In 1981 the Ritmo Super (UK: Superstrada) was introduced with a variety of small changes and, most significantly, revised engines with 75 PS (55 kW; 74 bhp) (1300) and 85 PS (63 kW; 84 bhp) (1500). Also in 1981, the first sporting Ritmo, the 105TC, made its appearance. This used a 1585 cc Fiat DOHC engine derived from that in the 131 and 132 models producing 105 PS (77 kW; 104 bhp). This model featured the same 14-inch (360 mm) wheels as the Ritmo Super, but with black centre hubcaps. UK & Irish models featured the black & silver Cromadora alloy wheels (5.5 x 14) as standard. The 105TC was distinguishable from the lesser Ritmo models by its front fog lights integrated into the front bumper, integrated front spoiler combined with wheel arch trims, black lower door paint, black mesh air intake, and lower hatchback rear spoiler.

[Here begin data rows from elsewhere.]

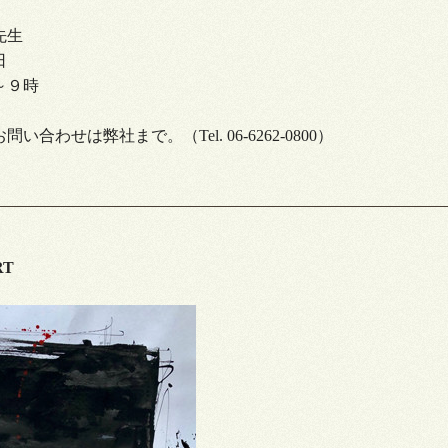
先生
日
～９時
合わせは弊社まで。（Tel. 06-6262-0800）
RT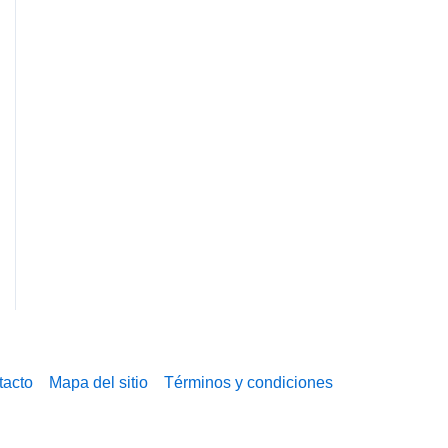
tacto
Mapa del sitio
Términos y condiciones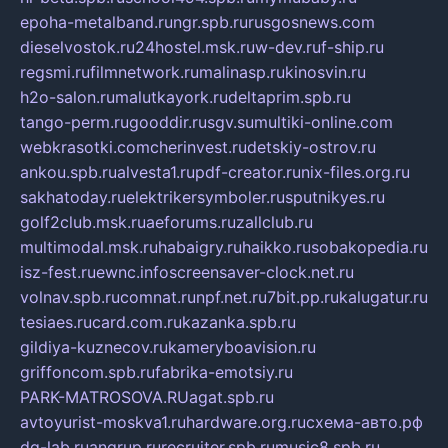
epoha-metalband.ru
ngr.spb.ru
rusgosnews.com
dieselvostok.ru
24hostel.msk.ru
w-dev.ru
f-ship.ru
regsmi.ru
filmnetwork.ru
malinasp.ru
kinosvin.ru
h2o-salon.ru
malutkayork.ru
deltaprim.spb.ru
tango-perm.ru
gooddir.ru
sgv.su
multiki-online.com
webkrasotki.com
cherinvest.ru
detskiy-ostrov.ru
ankou.spb.ru
alvesta1.ru
pdf-creator.ru
nix-files.org.ru
sakhatoday.ru
elektrikersymboler.ru
sputnikyes.ru
golf2club.msk.ru
aeforums.ru
zallclub.ru
multimodal.msk.ru
habaigry.ru
haikko.ru
sobakopedia.ru
isz-fest.ru
ewnc.info
screensaver-clock.net.ru
volnav.spb.ru
comnat.ru
npf.net.ru
7bit.pp.ru
kalugatur.ru
tesiaes.ru
card.com.ru
kazanka.spb.ru
gildiya-kuznecov.ru
kameryboavision.ru
griffoncom.spb.ru
fabrika-emotsiy.ru
PARK-MATROSOVA.RU
agat.spb.ru
avtoyurist-moskva1.ru
hardware.org.ru
схема-авто.рф
dg-lab.ru
angrup.ru
recruiter.spb.ru
music8.spb.ru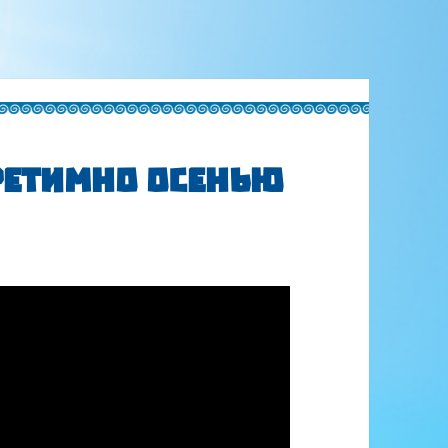
 Ретимно осенью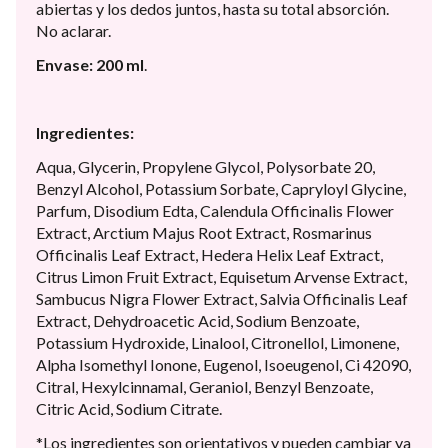
abiertas y los dedos juntos, hasta su total absorción.
No aclarar.
Envase: 200 ml
.
Ingredientes:
Aqua, Glycerin, Propylene Glycol, Polysorbate 20,
Benzyl Alcohol, Potassium Sorbate, Capryloyl Glycine,
Parfum, Disodium Edta, Calendula Officinalis Flower
Extract, Arctium Majus Root Extract, Rosmarinus
Officinalis Leaf Extract, Hedera Helix Leaf Extract,
Citrus Limon Fruit Extract, Equisetum Arvense Extract,
Sambucus Nigra Flower Extract, Salvia Officinalis Leaf
Extract, Dehydroacetic Acid, Sodium Benzoate,
Potassium Hydroxide, Linalool, Citronellol, Limonene,
Alpha Isomethyl Ionone, Eugenol, Isoeugenol, Ci 42090,
Citral, Hexylcinnamal, Geraniol, Benzyl Benzoate,
Citric Acid, Sodium Citrate.
*Los ingredientes son orientativos y pueden cambiar ya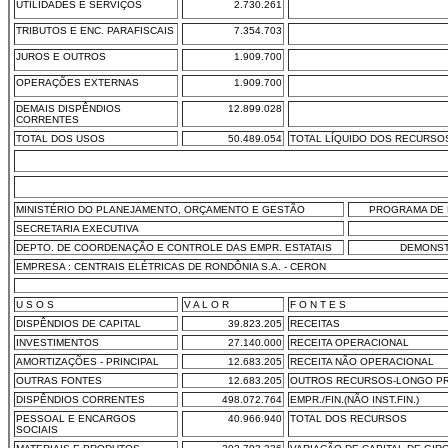
UTILIDADES E SERVIÇOS
2.730.261
TRIBUTOS E ENC. PARAFISCAIS
7.354.703
JUROS E OUTROS
1.909.700
OPERAÇÕES EXTERNAS
1.909.700
DEMAIS DISPÊNDIOS
12.899.028
CORRENTES
TOTAL DOS USOS
50.489.054
TOTAL LÍQUIDO DOS RECURSO
MINISTÉRIO DO PLANEJAMENTO, ORÇAMENTO E GESTÃO
PROGRAMA DE 
SECRETARIA EXECUTIVA
DEPTO. DE COORDENAÇÃO E CONTROLE DAS EMPR. ESTATAIS
DEMONST
EMPRESA : CENTRAIS ELÉTRICAS DE RONDÔNIA S.A. - CERON
U S O S
V A L O R
F O N T E S
DISPÊNDIOS DE CAPITAL
39.823.205
RECEITAS
INVESTIMENTOS
27.140.000
RECEITA OPERACIONAL
AMORTIZAÇÕES - PRINCIPAL
12.683.205
RECEITA NÃO OPERACIONAL
OUTRAS FONTES
12.683.205
OUTROS RECURSOS-LONGO P
DISPÊNDIOS CORRENTES
498.072.764
EMPR./FIN.(NÃO INST.FIN.)
PESSOAL E ENCARGOS
40.966.940
TOTAL DOS RECURSOS
SOCIAIS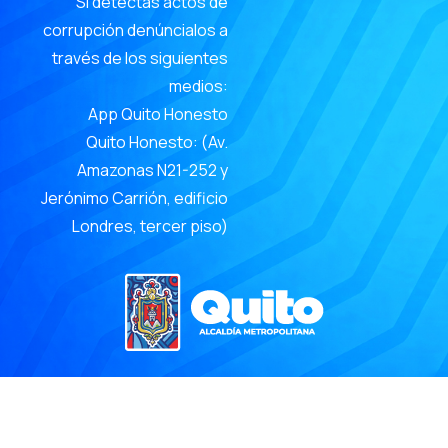
Si detectas actos de
corrupción denúncialos a
través de los siguientes
medios:
App Quito Honesto
Quito Honesto: (Av.
Amazonas N21-252 y
Jerónimo Carrión, edificio
Londres, tercer piso)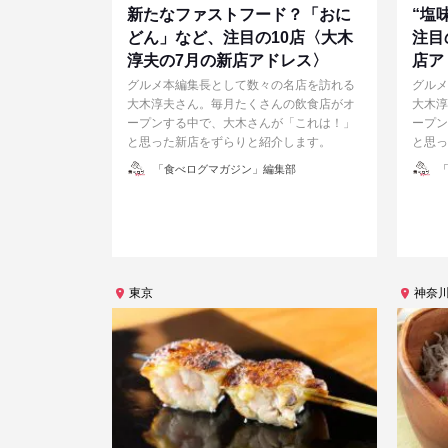
新たなファストフード？「おに
“塩
どん」など、注目の10店〈大木
注目
淳夫の7月の新店アドレス〉
店ア
グルメ本編集長として数々の名店を訪れる
グルメ
大木淳夫さん。毎月たくさんの飲食店がオ
大木淳
ープンする中で、大木さんが「これは！」
ープン
と思った新店をずらりと紹介します。
と思っ
投
投
「食べログマガジン」編集部
「
稿
稿
者
者
東京
神奈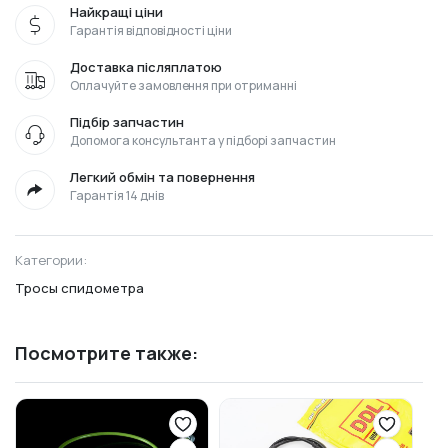
Найкращі ціни
Гарантія відповідності ціни
Доставка післяплатою
Оплачуйте замовлення при отриманні
Підбір запчастин
Допомога консультанта у підборі запчастин
Легкий обмін та повернення
Гарантія 14 днів
Категории:
Тросы спидометра
Посмотрите также:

A few months later the Ritmo Abarth 125TC was introduced in Europe; it was never officially sold in the UK, as the position of the exhaust downpipe would have clashed with the Right Hand Drive steering gear. The 125TC was a heavily modified and revised 105TC with a 1995 cc DOHC with 125 PS (92 kW; 123 bhp), ventilated front discs, a new ZF gearbox, revised suspension settings and strengthened components. Outwardly, the 125TC differed only slightly from the 105TC - it gained the chunky 4-spoke 14in alloys later seen on the Bertone Cabrio models, featured a joint "Fiat Abarth" badge on the rear hatch, and the side badges featured an Abarth Scorpion. The 125TC version had top speed of 188 km/h (117 mph) and it could accelerate from 0 to 100 km/h (62 mph) in 8.7 seconds. Significantly the Abarth models were the last true Abarth cars to be assembled on a separate Abarth production line following the Fiat buyout in 1971, thus ensuring the car of Classic status.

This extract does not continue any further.